- Opening Delimiter -

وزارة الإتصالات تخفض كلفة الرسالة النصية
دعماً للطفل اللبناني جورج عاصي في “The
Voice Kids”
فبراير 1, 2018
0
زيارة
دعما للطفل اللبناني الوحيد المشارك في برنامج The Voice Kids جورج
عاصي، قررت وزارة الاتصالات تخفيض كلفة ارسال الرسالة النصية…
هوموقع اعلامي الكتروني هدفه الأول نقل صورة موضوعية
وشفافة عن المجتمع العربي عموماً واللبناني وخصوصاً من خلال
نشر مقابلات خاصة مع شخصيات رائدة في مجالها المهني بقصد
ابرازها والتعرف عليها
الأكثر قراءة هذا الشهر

- Closing Delimiter -
- Opening Delimiter -

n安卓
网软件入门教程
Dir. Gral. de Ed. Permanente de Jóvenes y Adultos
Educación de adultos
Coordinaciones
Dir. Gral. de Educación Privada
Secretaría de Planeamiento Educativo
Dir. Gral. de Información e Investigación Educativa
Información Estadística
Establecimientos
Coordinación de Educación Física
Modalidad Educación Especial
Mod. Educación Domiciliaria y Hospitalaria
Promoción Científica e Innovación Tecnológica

- Closing Delimiter -

### Required work
Within the listing above, the range opens at the line with "وزارة الإتصالات تخفض كلفة الرسالة النصية" and closes at the line with "الأكثر قراءة هذا الشهر". Reproduce exactly the lines of that range, including both ends.

### Solution below
وزارة الإتصالات تخفض كلفة الرسالة النصية
دعماً للطفل اللبناني جورج عاصي في “The
Voice Kids”
فبراير 1, 2018
0
زيارة
دعما للطفل اللبناني الوحيد المشارك في برنامج The Voice Kids جورج
عاصي، قررت وزارة الاتصالات تخفيض كلفة ارسال الرسالة النصية…
هوموقع اعلامي الكتروني هدفه الأول نقل صورة موضوعية
وشفافة عن المجتمع العربي عموماً واللبناني وخصوصاً من خلال
نشر مقابلات خاصة مع شخصيات رائدة في مجالها المهني بقصد
ابرازها والتعرف عليها
الأكثر قراءة هذا الشهر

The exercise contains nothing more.